# Hardmonovorfach richtig binden?



## Stephan222 (30. August 2007)

Hallo,

ich glaube, hier bin ich mit meiner Frage besser aufgehoben, als unter Raubfischangeln und Forellenangeln->Montage.

Ich bin gerade dabei, mir Hardmonovorfächer zu machen.
Vielleicht wäre noch wichtig zu sagen, dass das Hardmonovorfach 0,5mm dick ist.

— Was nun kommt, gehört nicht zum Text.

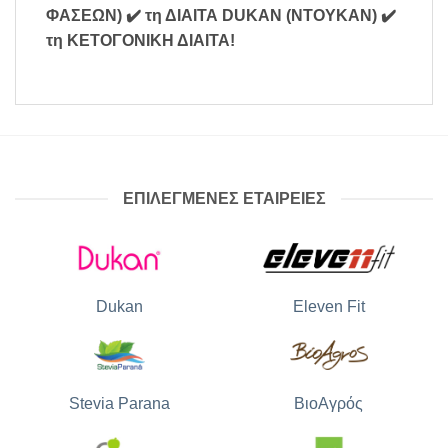
ΦΑΣΕΩΝ)
✔️ τη ΔΙΑΙΤΑ DUKAN (ΝΤΟΥΚΑΝ)
✔️
τη ΚΕΤΟΓΟΝΙΚΗ ΔΙΑΙΤΑ
!
ΕΠΙΛΕΓΜΕΝΕΣ ΕΤΑΙΡΕΙΕΣ
Dukan
Eleven Fit
Stevia Parana
ΒιοΑγρός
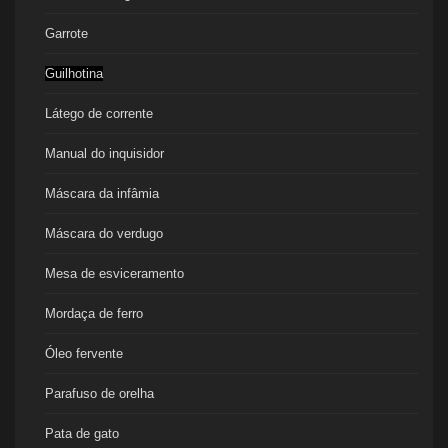
Garrote
Guilhotina
Látego de corrente
Manual do inquisidor
Máscara da infâmia
Máscara do verdugo
Mesa de esviceramento
Mordaça de ferro
Óleo fervente
Parafuso de orelha
Pata de gato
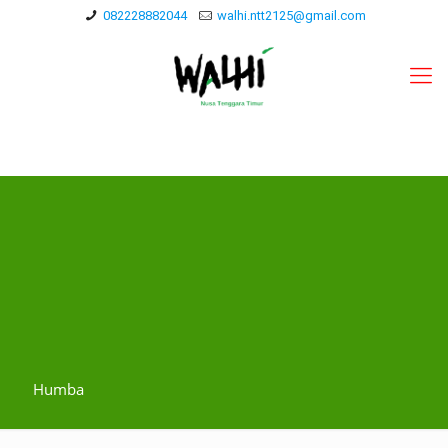
082228882044
walhi.ntt2125@gmail.com
Humba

Wie mache ich dort man besten eine Schlaufe, um an den Wirbel zu machen und wie ist der Haken zu befestigen?
Beides per Quetschhülen?

Die Haken, die ich hier habe, haben Ösen.


----------



## fireline (31. August 2007)

*AW: Hardmonovorfach richtig binden?*

hi stephan

ich machs mit den quetschhülsen(ich nehm des 0,7er),aber des 0,5er kannst auch knoten

mfg


----------



## duck_68 (31. August 2007)

*AW: Hardmonovorfach richtig binden?*



Stephan222 schrieb:


> Hallo,
> 
> ich glaube, hier bin ich mit meiner Frage besser aufgehoben, als unter Raubfischangeln und Forellenangeln->Montage.
> 
> ...




Wenn ich das richtg verstehe, möchtest Du Dir Raubfischvorfächer mit Haken aus Hardmono machen??? Das ist meines Erachtens völliger Blödsinn, da Hardmono (in 0,50mm) nicht Hechtbissfest ist und außerdem viel dicker als ein gutes Stahlvorfach, welches 100% bissfest ist.

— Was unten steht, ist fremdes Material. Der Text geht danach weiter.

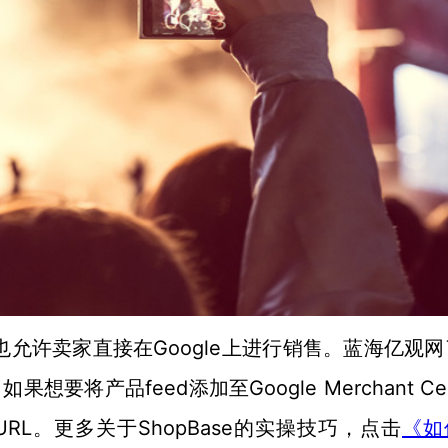
店铺，也允许卖家直接在Google上进行销售。蓝海亿观
要将产品feed添加至Google Merchant Cen
URL。更多关于ShopBase的实操技巧，点击
《如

Wie in einem anderen Thread schon geschrieben, kann man das Hardmono sehr gut zum Bilder aufhängen nehmen, aber nicht als Hechtvorfach!!


Gruß
Martin


----------



## Ammersee-angler (31. August 2007)

*AW: Hardmonovorfach richtig binden?*

Hard mono ist geil. 
Ich würds auch mit Quetschhülsen machen, des gibt zwar auch Knoten, aber denen Trau ich net, weil des doch ganz schön Steif ist, und sich dann aufschieben kann.


----------



## Stephan222 (31. August 2007)

*AW: Hardmonovorfach richtig binden?*

genau das ist mein Bedenken, dann werde ich mal quetschen.


----------



## maesox (31. August 2007)

*AW: Hardmonovorfach richtig binden?*

....genau!! Aber nicht heulen wenn Dir der Hecht flöten geht!!


----------



## Ammersee-angler (31. August 2007)

*AW: Hardmonovorfach richtig binden?*



maesox schrieb:


> ....genau!! Aber nicht heulen wenn Dir der Hecht flöten geht!!


????????????????


----------



## maesox (31. August 2007)

*AW: Hardmonovorfach richtig binden?*

.....au  nöö...jetzt fängt das wieder an


----------



## duck_68 (31. August 2007)

*AW: Hardmonovorfach richtig binden?*

Zitat von maesox  
....genau!! Aber nicht heulen wenn Dir der Hecht flöten geht!!




Ammersee-angler schrieb:


> ????????????????






Weil's der Hecht durchgebissen hat


----------



## Stephan222 (31. August 2007)

*AW: Hardmonovorfach richtig binden?*



maesox schrieb:


> .....au nöö...jetzt fängt das wieder an


sorry!


----------



## Dart (1. September 2007)

*AW: Hardmonovorfach richtig binden?*

Warum willst du unbedingt Hardmono fischen?
Es ist definitv nicht hechtsicher, Vorteile fallen mir auch keine ein|kopfkrat
Gruss Reiner|wavey:


----------



## Tommi-Engel (1. September 2007)

*AW: Hardmonovorfach richtig binden?*



Dart schrieb:


> Warum willst du unbedingt Hardmono fischen?
> Es ist definitv nicht hechtsicher, Vorteile fallen mir auch keine ein|kopfkrat
> Gruss Reiner|wavey:


Mir auch nicht....
Abgesehen mal davon, das Hardmono unter Wasser auch nicht unsichtbar ist, muss ein Hecht erst mal wissen, was ein Vorfach oder eine Schnur ist....
...und wenn er es wüsste, müsste er auch noch die Schnur oder das Vorfach von einer Planze oder Kraut unterscheiden können.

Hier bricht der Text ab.